Kaiser Fung on Axis Zero and Spiral Charts

Statistical Modeling, Causal Inference, and Social Science 2022-01-22

1. Axis Zero

Regarding the perennial question of whether to have your y-axis start at zero, I wrote, “If zero is in the neighborhood, invite it in.” Kaiser improves this advice by pointing out, first, that you should only worry about zero if it makes sense. I’d illustrated that point with the example of degrees Fahrenheit; Kaiser uses the example of a test score where nobody actually scores anything close to zero. Another example would be adult heights: zero height is meaningful in a literal sense but is not at all in the neighborhood of the data. More formally we could make this a statement about dynamic range, using a rule such as, “For all-positive data y, include zero if max(y)/min(y) < 2." But only if "zero" has some meaning. In my experience, it usually does, but not always, and I've seen some pretty silly examples where people miss the point. For example, taking survey responses that are on a 1-5 scale and plotting on a graph that goes down to zero. Don't do that! In that case, better to put the axis at 3.In his post, Kaiser also points out that, if your x-axis isn’t at y=0, you should take a look at where it is, in case you’re losing an opportunity to convey some information. Somehow this doesn’t seem like such a big deal for the x-position of the y-axis, maybe because x often represents time, with a continuous data stream so there’s no natural starting point.

2. Spiral Charts

Kaiser discusses an eye-catching graph of new covid cases that recently appeared in the newspaper and apparently was much discussed on twitter. Here it is:

I agree with Kaiser that a straight-up time series graph coveys the data much better: the time-series clearly displays each peak, as well as subtle details such as the fact that the initial peak was slow to decline, whereas later peaks were more symmetric:

I don’t think Kaiser’s graph is perfect, either: for my taste, he’s got too many numbers on the y-axis, which seems like a relic from the old days when graphs were used as look-up tables, and I find the horizontal axis labeling very confusing: I’d prefer some clarity showing 2020, 2021, and 2022 rather than these selected dates which then I need to decode.

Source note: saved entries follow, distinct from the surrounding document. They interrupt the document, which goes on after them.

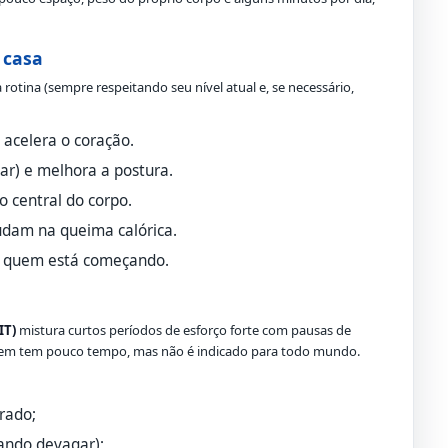
 casa
otina (sempre respeitando seu nível atual e, se necessário,
 acelera o coração.
ar) e melhora a postura.
 central do corpo.
udam na queima calórica.
a quem está começando.
IT)
mistura curtos períodos de esforço forte com pausas de
 quem tem pouco tempo, mas não é indicado para todo mundo.
rado;
ando devagar);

Kaiser does a good job of explaining what got lost when going from the time series to the spiral: in short, the spiral has a lot less resolution—unless you really really stare at it, you can’t learn much more than the fact that the rate of new covid cases started at 0 and then had some cycles of increasing and decreasing, and is now high—which any reader of the newspaper already knew before seeing the graph! The curving and reflecting and stretching makes it just about impossible to see anything more than that (again, compare to the time series), and it also adds this weird artifact by which it looks like the lines in 2022 is about to intersect the line from 2021, but that has no meaning as it’s entirely dependent on arbitrary scaling parameters. Also it’s not clear why the spiral doesn’t start at the center! Lots of puzzling things there.

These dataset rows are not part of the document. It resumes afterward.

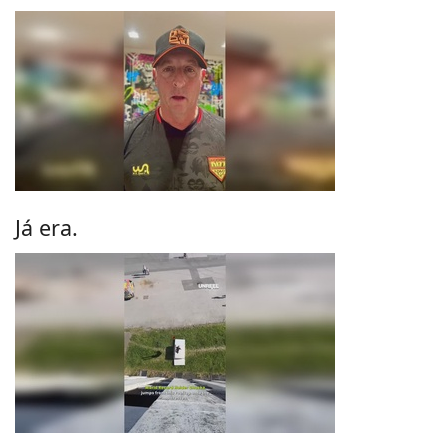
Já era.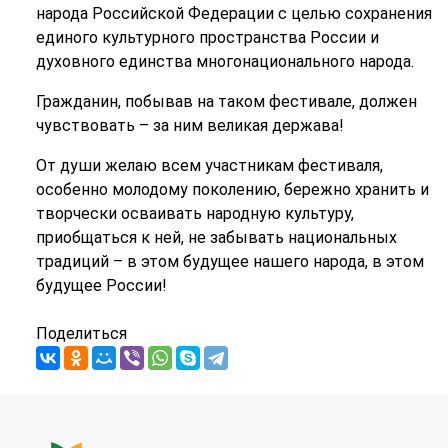
народа Российской Федерации с целью сохранения
единого культурного пространства России и
духовного единства многонационального народа.
Гражданин, побывав на таком фестивале, должен
чувствовать – за ним великая держава!
От души желаю всем участникам фестиваля,
особенно молодому поколению, бережно хранить и
творчески осваивать народную культуру,
приобщаться к ней, не забывать национальных
традиций – в этом будущее нашего народа, в этом
будущее России!
Поделиться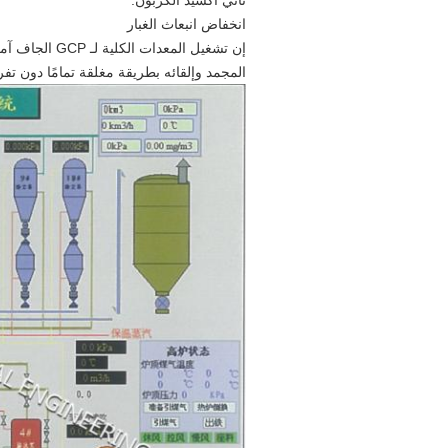
ثاني أكسيد الكربون.
انخفاض انبعاث الغبار
المجمد وإلقائه بطريقة مغلقة تمامًا دون تفر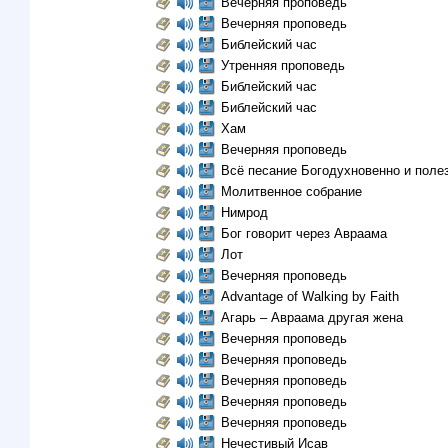
Вечерняя проповедь
Вечерняя проповедь
Библейский час
Утренняя проповедь
Библейский час
Библейский час
Хам
Вечерняя проповедь
Всё песание Богодухновенно и поле
Молитвенное собрание
Нимрод
Бог говорит через Авраама
Лот
Вечерняя проповедь
Advantage of Walking by Faith
Агарь – Авраама другая жена
Вечерняя проповедь
Вечерняя проповедь
Вечерняя проповедь
Вечерняя проповедь
Вечерняя проповедь
Нечестивый Исав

But . . . what is the purpose of the spiral, exactly? It’s not to convey the data. For that, we have the time series graph! The spiral is there to look cool, to get our attention. That’s not such a bad goal. As Antony Unwin and I wrote, we can think of such infographics not as competing with statistical data visualizations but rather as illustrations:

Newspaper and magazine articles are often illustrated by photographs and cartoons which are pretty or shocking or attention-grabbing or interesting and in some way complement the substance of the article. We don’t generally criticize newspaper illustrations as being noninformative; they’re not really expected to convey substantive information in the first place. From that perspective, an infographic can be a good choice even if it does not clearly display patterns in the data.

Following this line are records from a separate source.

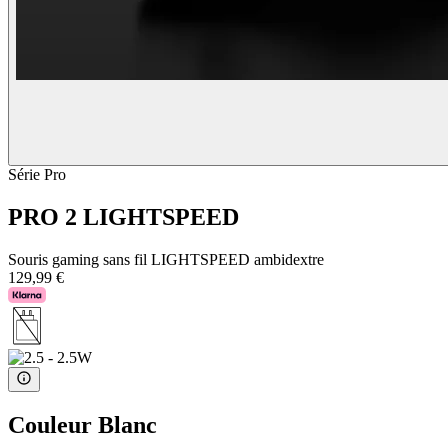
Série Pro
PRO 2 LIGHTSPEED
Souris gaming sans fil LIGHTSPEED ambidextre
129,99 €
Couleur
Blanc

We recommend the click-through solution: Start with the eye-catching infoviz, then click on it to get the statistical visualization (in this case, the time series plot), then click again to get the spreadsheet with the raw data.

Ideally you can have a graph that is both statistically informative and surprisingly beautiful, as with these recent examples from Danny Dorling. But usually we get just one or the other. I guess we can appreciate a striking infoviz for what it is, while also following Kaiser’s lead and being aware of what it’s missing.

Also, there is one thing that the spiral graph can give you, in principle, which is that it lines up different parts of the year, so in theory you could see patterns recurring each spring or whatever. In this particular example, though, we don’t see any notable annual-cycle patterns so that doesn’t really give us anything.